Duloxetine is an FDA‐approved treatment for both osteoarthritis (OA) pain and depression, but uptake of duloxetine in knee OA management varies. We examined the cost‐effectiveness of adding duloxetine to knee OA care with or without depression screening. We used the Osteoarthritis Policy Model, a validated computer microsimulation of knee OA, to examine the value of duloxetine for knee OA patients with moderate pain by comparing three strategies:
- Usual care (UC)
- Duloxetine for those who screen positive for depression on the Patient Health Questionnaire 9 (PHQ‐9) + UC
- Universal duloxetine + UC
Outcomes included quality‐adjusted life years (QALYs), lifetime direct medical costs, and incremental cost‐effectiveness ratios (ICERs), discounted at 3% annually.
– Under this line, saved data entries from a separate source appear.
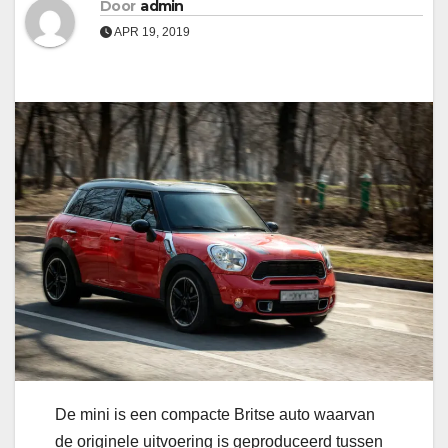
Door
admin
APR 19, 2019
De mini is een compacte Britse auto waarvan
de originele uitvoering is geproduceerd tussen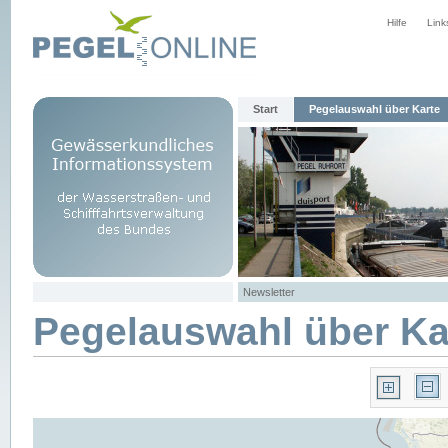
Hilfe
Link
Start
Pegelauswahl über Karte
Newsletter
Pegelauswahl über Ka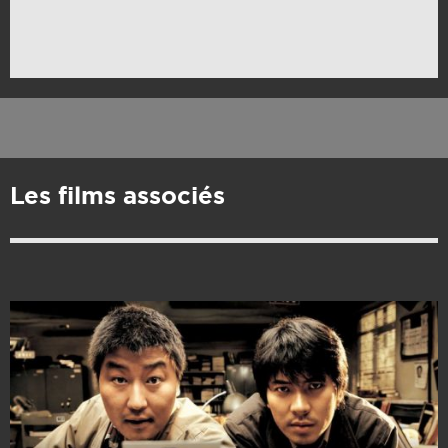
Les films associés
Model inputs, drawn from published literature and national databases, included: annual cost of duloxetine, $721‐$937; average pain reduction for duloxetine, 17.5 points on the WOMAC pain scale (0‐100); likelihood of depression remission with duloxetine, 27.4%. The screening strategy led to an additional 17 QALYs per 1,000 subjects and increased costs by $289/subject (ICER=$17,000/QALY). Universal duloxetine led to an additional 31 QALYs per 1,000 subjects and $1,205/subject (ICER=$39,300/QALY).
In conclusion, adding duloxetine to usual care for knee OA patients with moderate pain, regardless of depressive symptoms, is cost‐effective at frequently‐used WTP thresholds.